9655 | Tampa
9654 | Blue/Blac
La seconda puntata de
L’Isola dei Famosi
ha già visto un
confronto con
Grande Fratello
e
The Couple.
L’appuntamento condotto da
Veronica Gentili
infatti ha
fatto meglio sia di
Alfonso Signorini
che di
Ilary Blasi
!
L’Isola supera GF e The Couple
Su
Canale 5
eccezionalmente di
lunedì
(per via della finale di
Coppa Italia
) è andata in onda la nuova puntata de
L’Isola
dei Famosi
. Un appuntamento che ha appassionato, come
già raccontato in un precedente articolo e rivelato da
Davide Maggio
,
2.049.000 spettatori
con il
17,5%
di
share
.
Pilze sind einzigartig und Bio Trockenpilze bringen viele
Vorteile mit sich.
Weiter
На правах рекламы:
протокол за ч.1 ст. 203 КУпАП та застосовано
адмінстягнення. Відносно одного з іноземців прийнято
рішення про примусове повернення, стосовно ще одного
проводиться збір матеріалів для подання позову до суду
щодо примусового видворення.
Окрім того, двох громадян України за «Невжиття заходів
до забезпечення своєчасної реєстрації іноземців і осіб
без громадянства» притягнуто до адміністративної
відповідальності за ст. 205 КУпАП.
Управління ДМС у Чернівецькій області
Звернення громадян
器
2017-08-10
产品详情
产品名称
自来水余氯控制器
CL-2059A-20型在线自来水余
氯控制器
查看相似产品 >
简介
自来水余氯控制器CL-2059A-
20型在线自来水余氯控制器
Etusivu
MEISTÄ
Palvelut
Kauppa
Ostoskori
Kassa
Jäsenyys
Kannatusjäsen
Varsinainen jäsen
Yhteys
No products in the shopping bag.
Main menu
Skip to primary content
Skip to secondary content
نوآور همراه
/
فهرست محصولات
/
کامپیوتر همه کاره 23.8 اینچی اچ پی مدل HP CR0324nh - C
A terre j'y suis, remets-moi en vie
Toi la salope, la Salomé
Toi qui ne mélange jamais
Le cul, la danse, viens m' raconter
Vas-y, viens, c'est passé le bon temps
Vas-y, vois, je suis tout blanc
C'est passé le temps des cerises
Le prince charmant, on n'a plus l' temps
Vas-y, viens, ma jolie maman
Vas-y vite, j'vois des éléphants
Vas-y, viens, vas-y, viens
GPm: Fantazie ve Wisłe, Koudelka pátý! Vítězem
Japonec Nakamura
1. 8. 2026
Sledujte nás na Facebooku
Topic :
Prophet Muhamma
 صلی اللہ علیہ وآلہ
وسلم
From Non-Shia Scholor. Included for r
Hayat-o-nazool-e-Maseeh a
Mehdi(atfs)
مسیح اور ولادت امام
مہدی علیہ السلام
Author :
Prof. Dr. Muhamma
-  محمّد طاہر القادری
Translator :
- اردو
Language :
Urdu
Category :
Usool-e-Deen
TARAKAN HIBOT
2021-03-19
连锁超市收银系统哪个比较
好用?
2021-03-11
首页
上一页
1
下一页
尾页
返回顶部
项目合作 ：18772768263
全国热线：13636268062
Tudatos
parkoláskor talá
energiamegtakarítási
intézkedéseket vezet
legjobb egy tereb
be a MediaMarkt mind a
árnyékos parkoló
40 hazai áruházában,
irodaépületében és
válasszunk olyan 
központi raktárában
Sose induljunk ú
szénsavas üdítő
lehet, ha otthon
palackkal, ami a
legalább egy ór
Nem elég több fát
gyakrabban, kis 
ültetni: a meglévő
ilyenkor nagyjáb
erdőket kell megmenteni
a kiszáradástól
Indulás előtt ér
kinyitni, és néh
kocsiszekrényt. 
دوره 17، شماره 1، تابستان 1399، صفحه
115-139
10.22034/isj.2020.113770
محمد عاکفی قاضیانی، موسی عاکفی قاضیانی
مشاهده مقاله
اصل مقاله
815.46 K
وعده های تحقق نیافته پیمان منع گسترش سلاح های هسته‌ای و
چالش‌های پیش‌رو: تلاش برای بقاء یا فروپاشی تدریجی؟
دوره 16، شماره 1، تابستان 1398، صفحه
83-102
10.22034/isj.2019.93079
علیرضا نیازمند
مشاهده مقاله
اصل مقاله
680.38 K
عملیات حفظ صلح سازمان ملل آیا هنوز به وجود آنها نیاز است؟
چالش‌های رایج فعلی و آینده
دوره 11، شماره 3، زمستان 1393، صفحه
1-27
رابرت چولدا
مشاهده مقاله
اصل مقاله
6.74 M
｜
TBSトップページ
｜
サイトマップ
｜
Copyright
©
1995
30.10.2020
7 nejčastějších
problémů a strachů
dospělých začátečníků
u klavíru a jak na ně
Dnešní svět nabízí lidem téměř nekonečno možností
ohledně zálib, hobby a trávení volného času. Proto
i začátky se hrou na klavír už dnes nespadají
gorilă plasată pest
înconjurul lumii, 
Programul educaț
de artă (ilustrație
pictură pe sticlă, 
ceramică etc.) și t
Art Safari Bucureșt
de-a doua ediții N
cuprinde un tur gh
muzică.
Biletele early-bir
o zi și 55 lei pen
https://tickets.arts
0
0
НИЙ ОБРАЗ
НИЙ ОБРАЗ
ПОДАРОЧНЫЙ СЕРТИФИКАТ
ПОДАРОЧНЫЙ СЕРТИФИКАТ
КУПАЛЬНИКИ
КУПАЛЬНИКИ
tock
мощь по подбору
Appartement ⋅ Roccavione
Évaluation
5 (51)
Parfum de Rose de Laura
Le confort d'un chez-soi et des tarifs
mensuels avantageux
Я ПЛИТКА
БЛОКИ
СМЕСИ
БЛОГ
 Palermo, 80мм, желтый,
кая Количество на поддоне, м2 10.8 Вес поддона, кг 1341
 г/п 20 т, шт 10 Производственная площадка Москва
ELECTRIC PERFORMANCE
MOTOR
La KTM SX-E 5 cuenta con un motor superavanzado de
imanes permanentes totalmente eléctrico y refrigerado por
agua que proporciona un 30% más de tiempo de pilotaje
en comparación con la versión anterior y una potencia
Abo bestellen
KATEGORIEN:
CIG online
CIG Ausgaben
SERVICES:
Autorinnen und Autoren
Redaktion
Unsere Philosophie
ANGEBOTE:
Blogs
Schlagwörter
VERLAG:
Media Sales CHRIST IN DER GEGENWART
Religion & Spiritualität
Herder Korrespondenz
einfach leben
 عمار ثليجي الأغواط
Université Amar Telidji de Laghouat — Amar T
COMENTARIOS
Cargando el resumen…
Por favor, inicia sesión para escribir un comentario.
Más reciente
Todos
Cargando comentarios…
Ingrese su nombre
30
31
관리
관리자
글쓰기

WORK TO COMPLETE: Repeat every line of the records, exactly as given.

REPLY TO THE TASK:
9655 | Tampa
9654 | Blue/Blac
La seconda puntata de
L’Isola dei Famosi
ha già visto un
confronto con
Grande Fratello
e
The Couple.
L’appuntamento condotto da
Veronica Gentili
infatti ha
fatto meglio sia di
Alfonso Signorini
che di
Ilary Blasi
!
L’Isola supera GF e The Couple
Su
Canale 5
eccezionalmente di
lunedì
(per via della finale di
Coppa Italia
) è andata in onda la nuova puntata de
L’Isola
dei Famosi
. Un appuntamento che ha appassionato, come
già raccontato in un precedente articolo e rivelato da
Davide Maggio
,
2.049.000 spettatori
con il
17,5%
di
share
.
Pilze sind einzigartig und Bio Trockenpilze bringen viele
Vorteile mit sich.
Weiter
На правах рекламы:
протокол за ч.1 ст. 203 КУпАП та застосовано
адмінстягнення. Відносно одного з іноземців прийнято
рішення про примусове повернення, стосовно ще одного
проводиться збір матеріалів для подання позову до суду
щодо примусового видворення.
Окрім того, двох громадян України за «Невжиття заходів
до забезпечення своєчасної реєстрації іноземців і осіб
без громадянства» притягнуто до адміністративної
відповідальності за ст. 205 КУпАП.
Управління ДМС у Чернівецькій області
Звернення громадян
器
2017-08-10
产品详情
产品名称
自来水余氯控制器
CL-2059A-20型在线自来水余
氯控制器
查看相似产品 >
简介
自来水余氯控制器CL-2059A-
20型在线自来水余氯控制器
Etusivu
MEISTÄ
Palvelut
Kauppa
Ostoskori
Kassa
Jäsenyys
Kannatusjäsen
Varsinainen jäsen
Yhteys
No products in the shopping bag.
Main menu
Skip to primary content
Skip to secondary content
نوآور همراه
/
فهرست محصولات
/
کامپیوتر همه کاره 23.8 اینچی اچ پی مدل HP CR0324nh - C
A terre j'y suis, remets-moi en vie
Toi la salope, la Salomé
Toi qui ne mélange jamais
Le cul, la danse, viens m' raconter
Vas-y, viens, c'est passé le bon temps
Vas-y, vois, je suis tout blanc
C'est passé le temps des cerises
Le prince charmant, on n'a plus l' temps
Vas-y, viens, ma jolie maman
Vas-y vite, j'vois des éléphants
Vas-y, viens, vas-y, viens
GPm: Fantazie ve Wisłe, Koudelka pátý! Vítězem
Japonec Nakamura
1. 8. 2026
Sledujte nás na Facebooku
Topic :
Prophet Muhamma
 صلی اللہ علیہ وآلہ
وسلم
From Non-Shia Scholor. Included for r
Hayat-o-nazool-e-Maseeh a
Mehdi(atfs)
مسیح اور ولادت امام
مہدی علیہ السلام
Author :
Prof. Dr. Muhamma
-  محمّد طاہر القادری
Translator :
- اردو
Language :
Urdu
Category :
Usool-e-Deen
TARAKAN HIBOT
2021-03-19
连锁超市收银系统哪个比较
好用?
2021-03-11
首页
上一页
1
下一页
尾页
返回顶部
项目合作 ：18772768263
全国热线：13636268062
Tudatos
parkoláskor talá
energiamegtakarítási
intézkedéseket vezet
legjobb egy tereb
be a MediaMarkt mind a
árnyékos parkoló
40 hazai áruházában,
irodaépületében és
válasszunk olyan 
központi raktárában
Sose induljunk ú
szénsavas üdítő
lehet, ha otthon
palackkal, ami a
legalább egy ór
Nem elég több fát
gyakrabban, kis 
ültetni: a meglévő
ilyenkor nagyjáb
erdőket kell megmenteni
a kiszáradástól
Indulás előtt ér
kinyitni, és néh
kocsiszekrényt. 
دوره 17، شماره 1، تابستان 1399، صفحه
115-139
10.22034/isj.2020.113770
محمد عاکفی قاضیانی، موسی عاکفی قاضیانی
مشاهده مقاله
اصل مقاله
815.46 K
وعده های تحقق نیافته پیمان منع گسترش سلاح های هسته‌ای و
چالش‌های پیش‌رو: تلاش برای بقاء یا فروپاشی تدریجی؟
دوره 16، شماره 1، تابستان 1398، صفحه
83-102
10.22034/isj.2019.93079
علیرضا نیازمند
مشاهده مقاله
اصل مقاله
680.38 K
عملیات حفظ صلح سازمان ملل آیا هنوز به وجود آنها نیاز است؟
چالش‌های رایج فعلی و آینده
دوره 11، شماره 3، زمستان 1393، صفحه
1-27
رابرت چولدا
مشاهده مقاله
اصل مقاله
6.74 M
｜
TBSトップページ
｜
サイトマップ
｜
Copyright
©
1995
30.10.2020
7 nejčastějších
problémů a strachů
dospělých začátečníků
u klavíru a jak na ně
Dnešní svět nabízí lidem téměř nekonečno možností
ohledně zálib, hobby a trávení volného času. Proto
i začátky se hrou na klavír už dnes nespadají
gorilă plasată pest
înconjurul lumii, 
Programul educaț
de artă (ilustrație
pictură pe sticlă, 
ceramică etc.) și t
Art Safari Bucureșt
de-a doua ediții N
cuprinde un tur gh
muzică.
Biletele early-bir
o zi și 55 lei pen
https://tickets.arts
0
0
НИЙ ОБРАЗ
НИЙ ОБРАЗ
ПОДАРОЧНЫЙ СЕРТИФИКАТ
ПОДАРОЧНЫЙ СЕРТИФИКАТ
КУПАЛЬНИКИ
КУПАЛЬНИКИ
tock
мощь по подбору
Appartement ⋅ Roccavione
Évaluation
5 (51)
Parfum de Rose de Laura
Le confort d'un chez-soi et des tarifs
mensuels avantageux
Я ПЛИТКА
БЛОКИ
СМЕСИ
БЛОГ
 Palermo, 80мм, желтый,
кая Количество на поддоне, м2 10.8 Вес поддона, кг 1341
 г/п 20 т, шт 10 Производственная площадка Москва
ELECTRIC PERFORMANCE
MOTOR
La KTM SX-E 5 cuenta con un motor superavanzado de
imanes permanentes totalmente eléctrico y refrigerado por
agua que proporciona un 30% más de tiempo de pilotaje
en comparación con la versión anterior y una potencia
Abo bestellen
KATEGORIEN:
CIG online
CIG Ausgaben
SERVICES:
Autorinnen und Autoren
Redaktion
Unsere Philosophie
ANGEBOTE:
Blogs
Schlagwörter
VERLAG:
Media Sales CHRIST IN DER GEGENWART
Religion & Spiritualität
Herder Korrespondenz
einfach leben
 عمار ثليجي الأغواط
Université Amar Telidji de Laghouat — Amar T
COMENTARIOS
Cargando el resumen…
Por favor, inicia sesión para escribir un comentario.
Más reciente
Todos
Cargando comentarios…
Ingrese su nombre
30
31
관리
관리자
글쓰기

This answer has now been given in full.